Si ritiene, infatti, che il virus abbia messo a rischio milioni di posti di lavoro. Il Centro europeo per lo sviluppo Cedefop, ad esempio, ha stimato nel 2020 che circa 45 milioni di posti di lavoro, ossia il 23% della forza lavoro del mercato del lavoro dell’Europa a 27 (Regno Unito compreso quindi), sono stati esposti a un rischio molto elevato legato al Covid-19 e che un ulteriore 22% (per lo più lavoratori mediamente o poco qualificati del settore dei servizi) era stato esposto a un rischio significativo.

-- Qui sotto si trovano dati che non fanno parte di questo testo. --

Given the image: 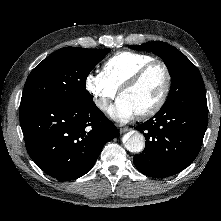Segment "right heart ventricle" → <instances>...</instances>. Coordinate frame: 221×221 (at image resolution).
I'll return each instance as SVG.
<instances>
[{
	"label": "right heart ventricle",
	"mask_w": 221,
	"mask_h": 221,
	"mask_svg": "<svg viewBox=\"0 0 221 221\" xmlns=\"http://www.w3.org/2000/svg\"><path fill=\"white\" fill-rule=\"evenodd\" d=\"M152 60V56L144 53L118 52L103 63L102 73L118 90L139 67Z\"/></svg>",
	"instance_id": "e07e8e85"
}]
</instances>
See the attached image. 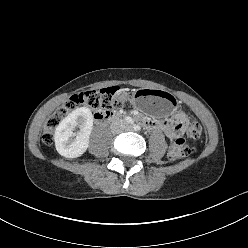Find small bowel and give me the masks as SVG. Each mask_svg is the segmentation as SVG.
I'll list each match as a JSON object with an SVG mask.
<instances>
[{"label": "small bowel", "instance_id": "c3829d8e", "mask_svg": "<svg viewBox=\"0 0 248 248\" xmlns=\"http://www.w3.org/2000/svg\"><path fill=\"white\" fill-rule=\"evenodd\" d=\"M188 122L189 118L183 111L177 112L171 121H154L150 119L143 121L148 129H161L169 138H177L182 135Z\"/></svg>", "mask_w": 248, "mask_h": 248}]
</instances>
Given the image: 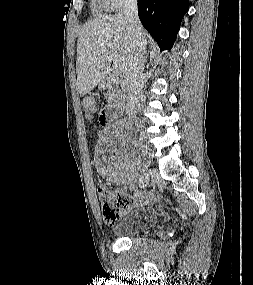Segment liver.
<instances>
[{"label":"liver","instance_id":"liver-1","mask_svg":"<svg viewBox=\"0 0 253 285\" xmlns=\"http://www.w3.org/2000/svg\"><path fill=\"white\" fill-rule=\"evenodd\" d=\"M147 40L146 31L143 32ZM128 20L122 12L90 21L82 27L77 42V88L89 93L107 75L115 52L124 72L132 45Z\"/></svg>","mask_w":253,"mask_h":285}]
</instances>
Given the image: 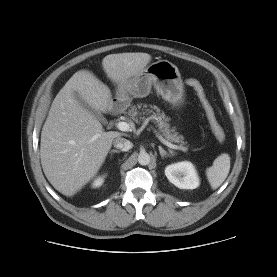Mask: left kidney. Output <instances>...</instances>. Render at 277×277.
Instances as JSON below:
<instances>
[{"label": "left kidney", "mask_w": 277, "mask_h": 277, "mask_svg": "<svg viewBox=\"0 0 277 277\" xmlns=\"http://www.w3.org/2000/svg\"><path fill=\"white\" fill-rule=\"evenodd\" d=\"M167 179L179 189H195L199 186V177L191 162L182 161L165 168Z\"/></svg>", "instance_id": "5707ae66"}]
</instances>
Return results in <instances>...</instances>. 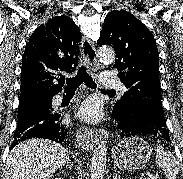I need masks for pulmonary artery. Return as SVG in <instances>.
<instances>
[{"instance_id":"e3ab8cb5","label":"pulmonary artery","mask_w":183,"mask_h":179,"mask_svg":"<svg viewBox=\"0 0 183 179\" xmlns=\"http://www.w3.org/2000/svg\"><path fill=\"white\" fill-rule=\"evenodd\" d=\"M100 82L103 87L106 88H118L122 91H125L124 85L121 83L119 78L112 72H104L100 77ZM61 101V96L57 95L54 99L55 103H59Z\"/></svg>"}]
</instances>
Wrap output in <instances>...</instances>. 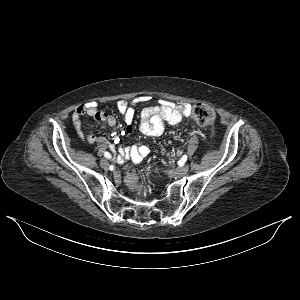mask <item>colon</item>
<instances>
[{"label":"colon","mask_w":300,"mask_h":300,"mask_svg":"<svg viewBox=\"0 0 300 300\" xmlns=\"http://www.w3.org/2000/svg\"><path fill=\"white\" fill-rule=\"evenodd\" d=\"M193 119L202 126H211L215 121V113L212 108L204 103H197L192 109ZM126 183L133 189H140L139 178L130 173L126 177Z\"/></svg>","instance_id":"5ec220e1"}]
</instances>
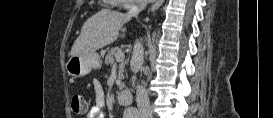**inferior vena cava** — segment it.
<instances>
[{
  "instance_id": "obj_1",
  "label": "inferior vena cava",
  "mask_w": 273,
  "mask_h": 118,
  "mask_svg": "<svg viewBox=\"0 0 273 118\" xmlns=\"http://www.w3.org/2000/svg\"><path fill=\"white\" fill-rule=\"evenodd\" d=\"M144 7L143 3H139L137 7L131 8L128 11V16H137L138 13ZM143 54L144 48L142 44L137 40L134 44L133 55L131 58V64L137 69H140L143 64ZM136 102L142 118H152V112L150 107V102L148 98V93L143 86L137 87L136 92Z\"/></svg>"
}]
</instances>
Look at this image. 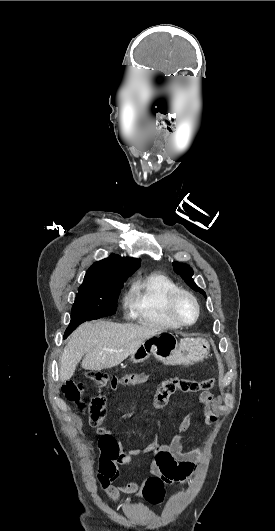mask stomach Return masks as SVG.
<instances>
[{
	"mask_svg": "<svg viewBox=\"0 0 275 531\" xmlns=\"http://www.w3.org/2000/svg\"><path fill=\"white\" fill-rule=\"evenodd\" d=\"M210 345L206 339H182L178 343L175 335L162 331L149 337L131 353L130 361L144 363L149 357H155L163 365H195L206 359Z\"/></svg>",
	"mask_w": 275,
	"mask_h": 531,
	"instance_id": "1",
	"label": "stomach"
}]
</instances>
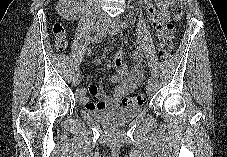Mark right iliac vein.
<instances>
[{
    "mask_svg": "<svg viewBox=\"0 0 227 157\" xmlns=\"http://www.w3.org/2000/svg\"><path fill=\"white\" fill-rule=\"evenodd\" d=\"M96 31L99 32V28L98 27H97V30ZM72 83H73L74 86L79 85V83H80V74H79V72H76L73 75Z\"/></svg>",
    "mask_w": 227,
    "mask_h": 157,
    "instance_id": "63e3f726",
    "label": "right iliac vein"
}]
</instances>
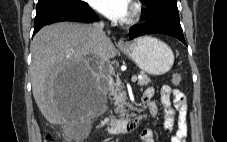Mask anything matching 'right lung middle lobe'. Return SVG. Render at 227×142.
<instances>
[{
  "label": "right lung middle lobe",
  "mask_w": 227,
  "mask_h": 142,
  "mask_svg": "<svg viewBox=\"0 0 227 142\" xmlns=\"http://www.w3.org/2000/svg\"><path fill=\"white\" fill-rule=\"evenodd\" d=\"M82 0H38L36 10H46L57 7H72L84 4Z\"/></svg>",
  "instance_id": "dd1d6c3e"
}]
</instances>
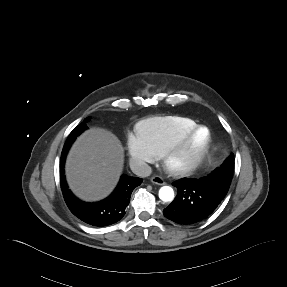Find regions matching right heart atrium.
Here are the masks:
<instances>
[{
    "label": "right heart atrium",
    "mask_w": 287,
    "mask_h": 287,
    "mask_svg": "<svg viewBox=\"0 0 287 287\" xmlns=\"http://www.w3.org/2000/svg\"><path fill=\"white\" fill-rule=\"evenodd\" d=\"M128 150L131 163L140 171L157 160V153L148 139L142 134H134L128 139Z\"/></svg>",
    "instance_id": "right-heart-atrium-1"
}]
</instances>
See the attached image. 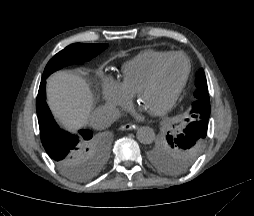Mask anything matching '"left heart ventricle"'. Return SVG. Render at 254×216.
Returning a JSON list of instances; mask_svg holds the SVG:
<instances>
[{
    "label": "left heart ventricle",
    "mask_w": 254,
    "mask_h": 216,
    "mask_svg": "<svg viewBox=\"0 0 254 216\" xmlns=\"http://www.w3.org/2000/svg\"><path fill=\"white\" fill-rule=\"evenodd\" d=\"M186 62L181 57H176L167 62L156 83L143 93L140 102L153 111L163 107L183 78Z\"/></svg>",
    "instance_id": "1"
}]
</instances>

In tale contesto l’Europa ha istituito, sebbene solo a titolo temporaneo, lo strumento Sure per aiutare i Governi a far fronte all’impatto della pandemia sui rispettivi mercati del lavoro. Lo strumento sostiene, sostanzialmente, l’estensione, o l’implementazione, di nuove misure di mantenimento dei posti di lavoro esistenti come accaduto, ad esempio, con la cassa integrazione guadagni, nelle sue varie forme, in Italia. Tutte queste misure, di fondo, consentono alle imprese in difficoltà economica di beneficiare di un sostegno pubblico al reddito in compensazione delle ore non lavorate.

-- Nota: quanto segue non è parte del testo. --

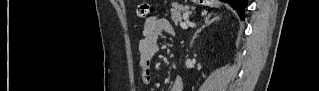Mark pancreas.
Listing matches in <instances>:
<instances>
[{
	"instance_id": "cf45deb5",
	"label": "pancreas",
	"mask_w": 319,
	"mask_h": 91,
	"mask_svg": "<svg viewBox=\"0 0 319 91\" xmlns=\"http://www.w3.org/2000/svg\"><path fill=\"white\" fill-rule=\"evenodd\" d=\"M188 10L189 7L182 5H175L171 9V20L174 22L175 25H178V23L182 21L181 12H188Z\"/></svg>"
}]
</instances>
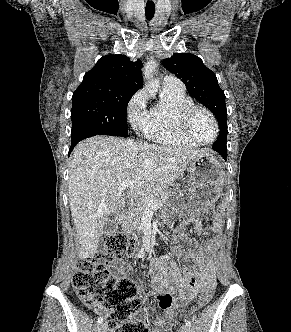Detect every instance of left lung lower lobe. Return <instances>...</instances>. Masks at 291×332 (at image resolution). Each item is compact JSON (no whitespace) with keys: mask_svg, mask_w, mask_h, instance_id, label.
Instances as JSON below:
<instances>
[{"mask_svg":"<svg viewBox=\"0 0 291 332\" xmlns=\"http://www.w3.org/2000/svg\"><path fill=\"white\" fill-rule=\"evenodd\" d=\"M212 148L217 151L218 153H220L222 155V157L226 160V155H227V147L226 144L218 142L215 143Z\"/></svg>","mask_w":291,"mask_h":332,"instance_id":"1","label":"left lung lower lobe"}]
</instances>
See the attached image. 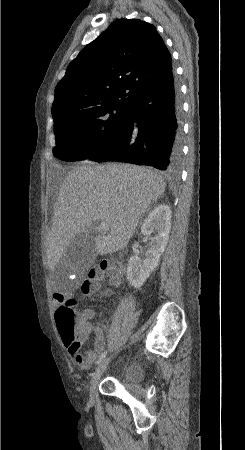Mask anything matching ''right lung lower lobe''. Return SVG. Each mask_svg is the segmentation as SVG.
Masks as SVG:
<instances>
[{
    "mask_svg": "<svg viewBox=\"0 0 245 450\" xmlns=\"http://www.w3.org/2000/svg\"><path fill=\"white\" fill-rule=\"evenodd\" d=\"M181 102L172 69L129 105L120 136L87 159L153 166L169 175L181 168Z\"/></svg>",
    "mask_w": 245,
    "mask_h": 450,
    "instance_id": "1",
    "label": "right lung lower lobe"
}]
</instances>
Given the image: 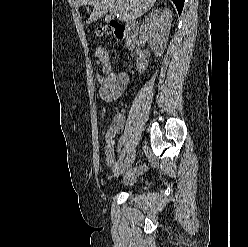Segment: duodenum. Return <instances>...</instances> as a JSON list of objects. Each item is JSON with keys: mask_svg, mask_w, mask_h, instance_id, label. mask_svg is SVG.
<instances>
[{"mask_svg": "<svg viewBox=\"0 0 248 247\" xmlns=\"http://www.w3.org/2000/svg\"><path fill=\"white\" fill-rule=\"evenodd\" d=\"M112 21L116 28L121 32L122 39L125 42L126 47L129 50H134L137 44V36L139 25L137 22L134 21H117V20H110Z\"/></svg>", "mask_w": 248, "mask_h": 247, "instance_id": "410a0bca", "label": "duodenum"}]
</instances>
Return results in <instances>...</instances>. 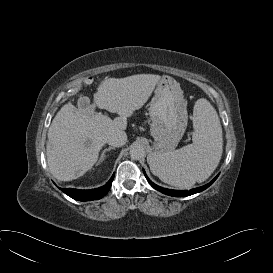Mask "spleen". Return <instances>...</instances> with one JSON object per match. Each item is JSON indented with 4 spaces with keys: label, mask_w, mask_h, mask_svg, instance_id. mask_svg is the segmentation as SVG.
Here are the masks:
<instances>
[{
    "label": "spleen",
    "mask_w": 273,
    "mask_h": 273,
    "mask_svg": "<svg viewBox=\"0 0 273 273\" xmlns=\"http://www.w3.org/2000/svg\"><path fill=\"white\" fill-rule=\"evenodd\" d=\"M192 144L148 156L151 172L172 186L187 188L208 179L217 168L223 151L222 127L213 106L204 98L193 111Z\"/></svg>",
    "instance_id": "3e777b00"
}]
</instances>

Un recente rapporto di monitoraggio della Commissione, pubblicato solo pochi giorni fa, evidenzia, nel quadro delineato sopra, che sono stati ben 31,5 milioni i lavoratori dipendenti e autonomi e oltre 2,5 milioni le imprese che nel 2020 sono stati sostenute attraverso lo strumento Sure. Secondo i dati raccolti, Sure si è dimostrato, quindi, efficace sia per mitigare l’impatto della pandemia nel 2020, sia per facilitare una più rapida ripresa economica nel 2021.
Nel 2021 Sure ha continuato poi a tutelare l’occupazione, in particolare nella prima metà dell’anno, quando la pandemia ha continuato ad avere un forte impatto negativo, sostenendo circa 9 milioni di persone (15% dell’occupazione totale) e oltre 900.000 imprese (15% delle imprese) nei 15 Stati membri beneficiari. Nel 2022, con solo riferimento ai quattro Stati membri che hanno prorogato le misure, il sostegno nell’ambito di Sure ha continuato ad interessare ben 350.000 persone e 40.000 imprese.
La politica, italiana ma non solo, che ha iniziato già a parlare di elezioni europee e di scenari dopo il 2024 potrebbe, e dovrebbe, quindi, guardare con interesse a esperienze, che sembrano essere sostanzialmente positive, come quella di Sure. L’Europa, infatti, si costruisce anche sul piano sociale iniziando a definire, ad esempio, misure di welfare e di sostegno alle persone senza lavoro valide per tutti ovunque si viva nel “nostro” continente europeo e non solo con un approccio tecnocratico che sembra a molte persone lontano.
L’auspicio è, quindi, che da esperienze come Sure si riparta per iniziare a costruire un primo nucleo di tutele comuni per tutti i lavoratori europei.